Wünschen sich mehr Verbindungen: Hansbert Schruff (l.) von der IG Rurtalbahn und Wolfgang Müller vom Arbeitskreis Eifelbahnen.

Auch eine in Hellenthal startende Verbindung aus dem Kreis Euskirchen nach Monschau vermisst er. „Damit könnte man die Narzissenwiesen und das Nationalparktor in Höfen anfahren“, so Müller. Aktuell sei Monschau aus dem Kreis Euskirchen unter anderem über den Umweg Düren und Aachen-Rothe Erde erreichbar.

Hansbert Schruff von der IG Rurtalbahn sagt: „Die Städteregion Aachen guckt nicht über die Kreisgrenzen hinaus, auch der Kreis Euskirchen schaut nicht dahin. Planerisch und verkehrstechnisch machen andere Regionen das viel besser, etwa der Bayerische Wald. Ein guter ÖPNV ist eine Stütze für eine funktionierende Tourismusindustrie.“ Möglich sei auch eine Anbindung von Ostbelgien. Geld dafür gibt es laut Schruff in der Euregio zu holen. „Belgier und Niederländer fahren nach Bad Münstereifel zum Einkaufen“, weiß er mit Blick auf die Kennzeichen der Kurstadtgäste.

Land NRW will Verbindungen mit Schnellbussen finanzieren

Für Schruff wäre sogar eine Ost-West-Verbindung zwischen Monschau und Bonn denkbar. Organisiert werden soll das über Schnellbusse, finanziert vom Land Nordrhein-Westfalen. „In NRW wollen wir als Einstieg in eine landesweite Mobilitätsgarantie die Kommunen beim Ausbau des Busangebots unterstützen, indem wir eine zusätzliche Pauschale über das ÖPNV-Gesetz an die Kommunen zahlen“, teilt dazu der Euskirchener Landtagsabgeordnete Klaus Voussem mit.
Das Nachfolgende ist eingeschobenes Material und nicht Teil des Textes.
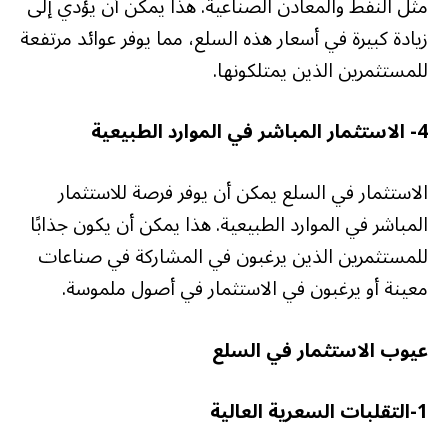
مثل النفط والمعادن الصناعية. هذا يمكن أن يؤدي إلى
زيادة كبيرة في أسعار هذه السلع، مما يوفر عوائد مرتفعة
للمستثمرين الذين يمتلكونها.
4-
الاستثمار المباشر في الموارد الطبيعية
الاستثمار في السلع يمكن أن يوفر فرصة للاستثمار
المباشر في الموارد الطبيعية. هذا يمكن أن يكون جذابًا
للمستثمرين الذين يرغبون في المشاركة في صناعات
معينة أو يرغبون في الاستثمار في أصول ملموسة.
عيوب الاستثمار في السلع
1-التقلبات السعرية العالية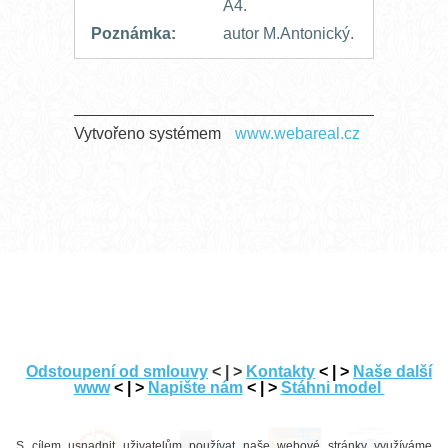
A4.
Poznámka:
autor M.Antonický.
Vytvořeno systémem
www.webareal.cz
---
Odstoupení od smlouvy
< | >
Kontakty
< | >
Naše další
www
< | >
Napište nám
< | >
Stáhni model
-
S cílem usnadnit uživatelům používat naše webové stránky využíváme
Entsprechende Planungen sollen bis 2027 vorangetrieben werden, die Überlegungen stehen aber unter Finanzierungsvorbehalt. Eine länderübergreifende Organisation sei für den Kreis Euskirchen absolut sinnvoll, aber „ein dickes Brett“, so der stellvertretende CDU-Fraktionsvorsitzende im Landtag.

Und ganz so einfach, wie sich das Wolfgang Müller und Hansbert Schruff vorstellen, ist es wohl auch nicht. Für die Planung des Busverkehrs ist der Kreis Euskirchen zuständig. Den Nahverkehrsplan beschließt der Kreistag. Zuletzt wurde er 2017 aufgestellt und immer wieder aktualisiert. Wichtigste Zielgruppe sind die Berufspendler und die Schüler, nicht die Touristen. Heißt: Die Pendler müssen von den Dörfern in den Hauptort gelangen und die Bahn erreichen.

Regelmäßige Befragungen der Bürger im Kreis Euskirchen

Ein Nahverkehrsplan entsteht nicht ins Blaue hinein. „Es gab zuletzt 2022 eine Haushaltsbefragung zum Mobilitätsverhalten, weil wir wissen wollten, wie die Bevölkerung unterwegs ist“, sagt Susanne Kratzke, Teamleiterin Mobilität. Seit 2002 gibt es im Kreis auch bedarfsorientierten Verkehr, zuerst über den Taxibus, jetzt über Mike. „Nur wenige Dörfer im Kreis haben keinen ÖPNV“, so Kratzke.

Grenzüberschreitenden Verkehr gebe es ebenfalls. 22 Linien führten in die Kreise Düren, Rhein-Erft, Rhein-Sieg und Ahrweiler, sogar bis Trier reicht es. Ab 1. August kommen drei neue vom Linienbündel Hocheifel hinzu, die Blankenheim und Bad Münstereifel mit dem Kreis Ahrweiler verbinden.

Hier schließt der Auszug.